*WHAT THE TASK ASKS*:
For this exercise, return all the data word for word, with images left out.

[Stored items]
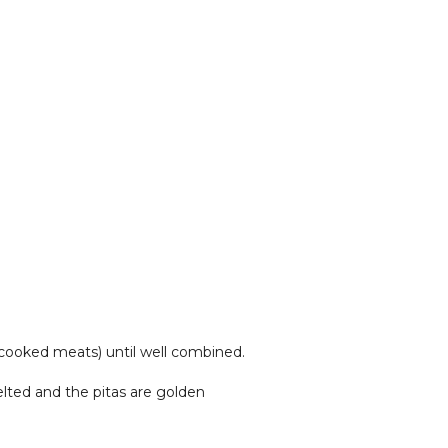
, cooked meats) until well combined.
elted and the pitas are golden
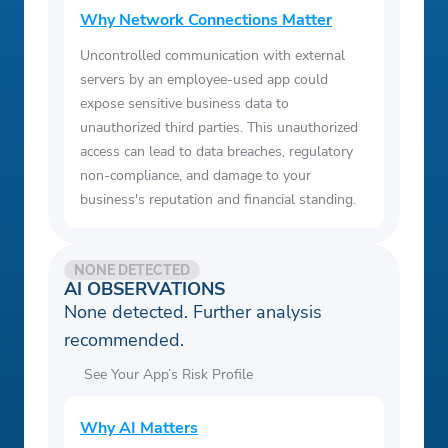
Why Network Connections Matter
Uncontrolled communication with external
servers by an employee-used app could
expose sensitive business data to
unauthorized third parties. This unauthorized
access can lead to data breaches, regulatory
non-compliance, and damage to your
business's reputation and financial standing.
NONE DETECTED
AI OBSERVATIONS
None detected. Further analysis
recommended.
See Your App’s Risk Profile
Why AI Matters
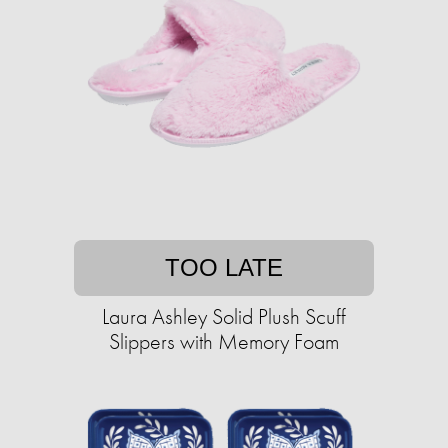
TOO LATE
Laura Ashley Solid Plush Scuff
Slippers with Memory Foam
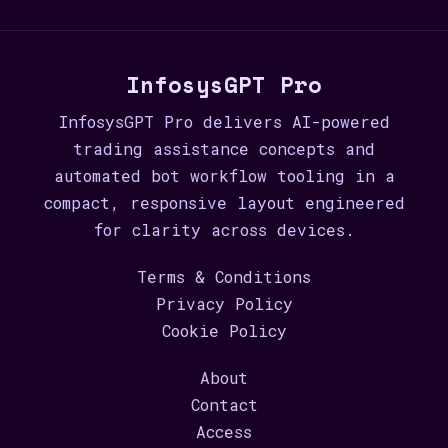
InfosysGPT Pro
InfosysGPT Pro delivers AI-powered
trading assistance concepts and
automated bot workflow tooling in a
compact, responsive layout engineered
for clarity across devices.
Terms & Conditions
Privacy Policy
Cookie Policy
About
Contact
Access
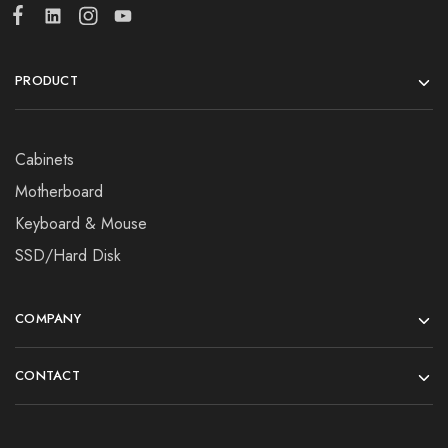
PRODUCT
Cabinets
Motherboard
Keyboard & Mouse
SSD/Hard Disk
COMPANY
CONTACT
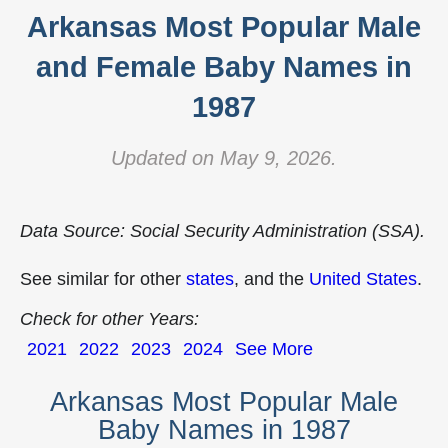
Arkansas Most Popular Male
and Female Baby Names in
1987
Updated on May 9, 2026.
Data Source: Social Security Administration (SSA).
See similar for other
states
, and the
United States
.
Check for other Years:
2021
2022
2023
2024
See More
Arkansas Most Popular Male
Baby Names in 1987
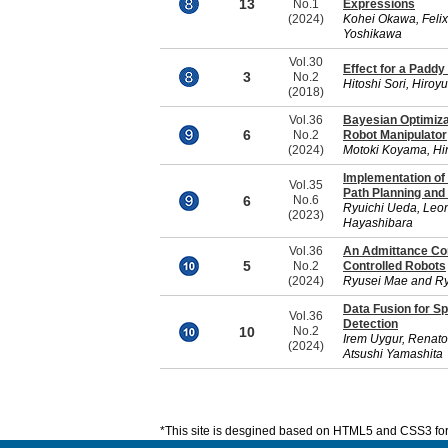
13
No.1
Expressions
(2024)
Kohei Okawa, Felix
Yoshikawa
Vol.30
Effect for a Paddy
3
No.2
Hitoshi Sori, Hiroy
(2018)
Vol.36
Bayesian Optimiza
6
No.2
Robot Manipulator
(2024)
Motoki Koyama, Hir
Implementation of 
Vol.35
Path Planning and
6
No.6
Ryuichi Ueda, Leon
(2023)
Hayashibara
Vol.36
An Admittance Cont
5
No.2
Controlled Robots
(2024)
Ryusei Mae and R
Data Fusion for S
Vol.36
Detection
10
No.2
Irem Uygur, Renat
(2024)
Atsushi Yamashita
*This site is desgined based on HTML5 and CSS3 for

*REPLY TO THE EXERCISE*:
, cooked meats) until well combined.
elted and the pitas are golden
Why Network Connections Matter
Uncontrolled communication with external
servers by an employee-used app could
expose sensitive business data to
unauthorized third parties. This unauthorized
access can lead to data breaches, regulatory
non-compliance, and damage to your
business's reputation and financial standing.
NONE DETECTED
AI OBSERVATIONS
None detected. Further analysis
recommended.
See Your App’s Risk Profile
Why AI Matters
TOO LATE
Laura Ashley Solid Plush Scuff
Slippers with Memory Foam
InfosysGPT Pro
InfosysGPT Pro delivers AI-powered
trading assistance concepts and
automated bot workflow tooling in a
compact, responsive layout engineered
for clarity across devices.
Terms & Conditions
Privacy Policy
Cookie Policy
About
Contact
Access
PRODUCT
Cabinets
Motherboard
Keyboard & Mouse
SSD/Hard Disk
COMPANY
CONTACT
Arkansas Most Popular Male
and Female Baby Names in
1987
Updated on May 9, 2026.
Data Source: Social Security Administration (SSA).
See similar for other
states
, and the
United States
.
Check for other Years:
2021
2022
2023
2024
See More
Arkansas Most Popular Male
Baby Names in 1987
13
No.1
Expressions
(2024)
Kohei Okawa, Felix
Yoshikawa
Vol.30
Effect for a Paddy
3
No.2
Hitoshi Sori, Hiroy
(2018)
Vol.36
Bayesian Optimiza
6
No.2
Robot Manipulator
(2024)
Motoki Koyama, Hir
Implementation of 
Vol.35
Path Planning and
6
No.6
Ryuichi Ueda, Leon
(2023)
Hayashibara
Vol.36
An Admittance Cont
5
No.2
Controlled Robots
(2024)
Ryusei Mae and R
Data Fusion for S
Vol.36
Detection
10
No.2
Irem Uygur, Renat
(2024)
Atsushi Yamashita
*This site is desgined based on HTML5 and CSS3 for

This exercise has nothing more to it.